Have you all taken leave of your senses?

Dear Miss Snark,

Although I may be wet behind the ears, I know that publishing is a dog eat dog kind of place. I have read that agents and editors will reject your manuscript if they see cliches and I want to be prepared to swim with the sharks. I may not be sharp as a tack, but I didn't just fall off the turnip truck either. I know writing isn't a piece of cake and I know you can't please all the people all of the time, but how far should I go to please an agent or editor?

Should I bend over backwards to remove all the cliches from my work? Because that might take a lot of time and time is money. Will an agent or editor get bent out of shape or blow a gasket if I leave a few in?

I have been thinking about this for a long time and am climbing the walls. I have a cliche in my opening paragraph and I'll be fit to be tied if I have to take it out. Please don't flip your lid or read me the riot act about asking these questions because I'm already getting worked into a lather.

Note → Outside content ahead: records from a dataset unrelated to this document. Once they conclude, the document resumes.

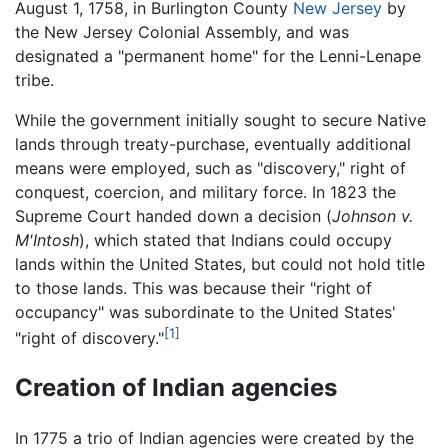
August 1, 1758, in Burlington County
New Jersey
by
the New Jersey Colonial Assembly, and was
designated a "permanent home" for the Lenni-Lenape
tribe.
While the government initially sought to secure Native
lands through treaty-purchase, eventually additional
means were employed, such as "discovery," right of
conquest, coercion, and military force. In 1823 the
Supreme Court handed down a decision (
Johnson v.
M'Intosh
), which stated that Indians could occupy
lands within the United States, but could not hold title
to those lands. This was because their "right of
occupancy" was subordinate to the United States'
[1]
"right of discovery."
Creation of Indian agencies
In 1775 a trio of Indian agencies were created by the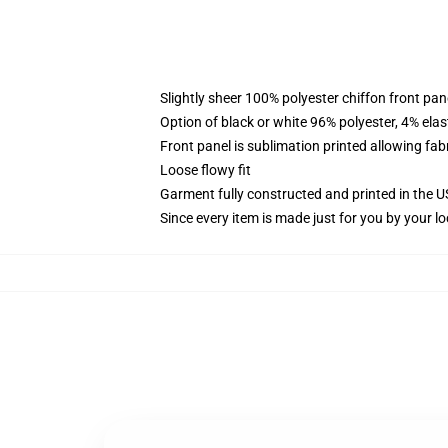
Slightly sheer 100% polyester chiffon front pane
Option of black or white 96% polyester, 4% elas
Front panel is sublimation printed allowing fab
Loose flowy fit
Garment fully constructed and printed in the 
Since every item is made just for you by your loc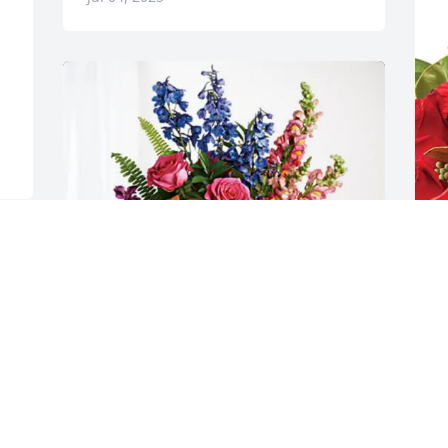
A
C
A
J
e 
The Kramers purchased Loving Embrace 
for David Wilson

I read your blog and it's a laugh a minute and although you may not see eye to eye with everyone, I'd be pleased as punch and happy as a clam to have you answer my questions.

See you later alligator!

Dear dog in heaven.
Miss Snark is rendered speechless.
She's not sure whether to laugh or cry,
or just snark till she's blue in the face.

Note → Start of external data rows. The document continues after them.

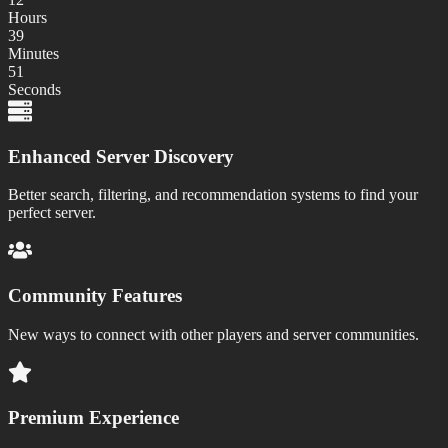
Hours
39
Minutes
51
Seconds
Enhanced Server Discovery
Better search, filtering, and recommendation systems to find your
perfect server.
Community Features
New ways to connect with other players and server communities.
Premium Experience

Time will tell if the approach is just not quite right for us at this time; meanwhile she wishes you all the best and oh, and rest assured she gave personal attention to your email despite this form letter response.


Debby G said...

Hahaha! That was funny!

Anonymous said...

oh dog, what in the world! I can tell you from working at a newspaper -cliches bite the big one! Seriously, we need to new one liners fast, because . . .because. . .I can't think of a reason. *sigh*
I have one person who actually keeps reusing her little cliches every other week, I can type them in my sleep. I mouth them as I type, and my eyes glaze over each and every time I see them. I can't imagine what editors have to go through...or Her Snarkiness.

Jaime Smith said...

My eyes are bleeding.

Anonymous said...

That was funny as a heart attack!

Termagant 2 said...

Call it a comment on trying to read Miss S before I've finished my first cup of coffee--I was halfway through the post before I realized it was JUST KIDDING!

T2, slithering off now to write something

M. G. Tarquini said...

So...Miss Snark? Is that a yes or a no?

Janny said...

You're probably happy as a clam to start your day with a ray of sunshine like this!

What a HOOT!


Anonymous said...

That writer should have his photo next to the word, 'cliche' in the Dictionary.